County Kerry

Ireland's most famous touring county and its most visited after Dublin. Three peninsulas reaching into the Atlantic, each with its own character. The Ring of Kerry gets the coaches, Dingle gets the foodies, and the Skellig Ring gets the people who have done their homework. Kerry delivers - if you know how to navigate it.

Guides
10
Best months
May - Sep
From Dublin
3.5h drive
From Cork
1.5h
Ring of Kerry coastal road, County Kerry

Kerry is Ireland's tourism heavyweight. The Ring of Kerry, the Lakes of Killarney, Dingle, the Skellig Ring - these are the places that built the international image of the Irish countryside, and they attract visitors accordingly. Millions of them. Every year. In coaches. Kerry knows exactly what it is doing, and it has been doing it longer than anywhere else on the island.

That is both a compliment and a warning. Kerry's landscapes are genuinely among the best in Europe - the Iveragh Peninsula is spectacular, Dingle has an atmosphere that is hard to fake, and the Skelligs are otherworldly. But this is the most tourist-managed county in Ireland. The Ring of Kerry has been optimised for coach tours since the 1960s. Killarney town exists almost entirely to service visitors. If you follow the default itinerary, you will see beautiful things surrounded by a lot of other people seeing beautiful things. The trick with Kerry is knowing when to leave the main roads.

Know before you go

The Ring of Kerry is driven anticlockwise by convention because the coach tours go anticlockwise and the roads are too narrow for coaches to pass each other. If you drive clockwise you will have the views to yourself for the first half, but you will meet coaches head-on around blind corners. Neither option is ideal. Consider the Skellig Ring instead - it branches off the main Ring and the coaches do not follow.

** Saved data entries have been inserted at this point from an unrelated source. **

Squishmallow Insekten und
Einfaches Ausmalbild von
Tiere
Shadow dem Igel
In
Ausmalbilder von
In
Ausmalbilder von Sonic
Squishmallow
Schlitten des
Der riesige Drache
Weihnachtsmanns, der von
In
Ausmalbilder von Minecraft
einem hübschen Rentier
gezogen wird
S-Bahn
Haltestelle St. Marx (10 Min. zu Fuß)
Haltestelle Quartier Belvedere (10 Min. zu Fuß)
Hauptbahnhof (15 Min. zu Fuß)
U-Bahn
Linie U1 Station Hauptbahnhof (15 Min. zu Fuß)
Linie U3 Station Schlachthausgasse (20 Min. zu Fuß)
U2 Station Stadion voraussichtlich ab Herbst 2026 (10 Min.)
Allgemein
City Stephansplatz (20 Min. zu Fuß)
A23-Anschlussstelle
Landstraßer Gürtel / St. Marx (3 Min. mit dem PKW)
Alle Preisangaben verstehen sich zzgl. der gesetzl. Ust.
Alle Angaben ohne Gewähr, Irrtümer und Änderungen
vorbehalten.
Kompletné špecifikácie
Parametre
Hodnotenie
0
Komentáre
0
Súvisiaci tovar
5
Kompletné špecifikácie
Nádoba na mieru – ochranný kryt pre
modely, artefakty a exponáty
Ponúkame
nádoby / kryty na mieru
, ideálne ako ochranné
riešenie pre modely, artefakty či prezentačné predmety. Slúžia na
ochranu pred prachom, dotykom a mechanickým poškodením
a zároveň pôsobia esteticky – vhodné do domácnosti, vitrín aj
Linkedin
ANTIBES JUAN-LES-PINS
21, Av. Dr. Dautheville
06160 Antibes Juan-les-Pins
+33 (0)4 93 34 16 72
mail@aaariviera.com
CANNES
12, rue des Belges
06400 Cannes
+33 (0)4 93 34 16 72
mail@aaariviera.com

Below you'll find my complete Kerry intelligence - where to base yourself, what's genuinely worth your time, and the practical stuff that the tourism brochures conveniently skip. Everything from first-hand experience.

Where is County Kerry?

Map showing County Kerry in the northwest of Ireland

Signature Destinations

The places that make Kerry worth the drive. Arranged by genuine impact, not alphabetical order.

Ladies View, Killarney National Park, Ring of Kerry. Copyright: Gareth Wray for Tourism Ireland Drive Route Full guide

Ring of Kerry

A 179-kilometre loop around the Iveragh Peninsula that is probably the most famous driving route in Ireland. The scenery is extraordinary - mountains, lakes, sea views, stone forts. But the coach traffic in summer can turn it into a procession. Start early, stop at the smaller viewpoints the coaches skip, and give yourself a full day.

Seagull on Slea Head Drive, Dingle Peninsula, County Kerry. Copyright: Gareth Wray for Tourism Ireland Peninsula Full guide

Dingle Peninsula

Many locals will tell you Dingle is better than the Ring of Kerry, and they have a point. Smaller, less coach-heavy, with the same calibre of scenery plus Slea Head, the Blasket Islands, and one of the best food towns in Ireland. The Slea Head Drive is a loop you can do in half a day with stops.

Visitors exploring the beehive huts on Skellig Michael, County Kerry. Copyright: Tourism Ireland Island Full guide

Skellig Michael

A sixth-century monastery on a rock pyramid eight miles off the coast. UNESCO World Heritage Site. The boat trip is weather-dependent and landing permits are limited - you must book months in advance. When it works, it is one of the most extraordinary experiences in Europe. When the weather cancels, you have the Skellig Ring drive as a consolation.

Muckross House, Killarney National Park, County Kerry. Copyright: Gareth Wray for Tourism Ireland National Park Full guide

Killarney National Park

Ireland's first national park and still its best. The lakes, Muckross House, Torc Waterfall, and the Gap of Dunloe. You could spend two days here without leaving the park. The jarvey trap rides are touristy but the scenery they take you through is genuine. Rent a bike instead if the weather holds.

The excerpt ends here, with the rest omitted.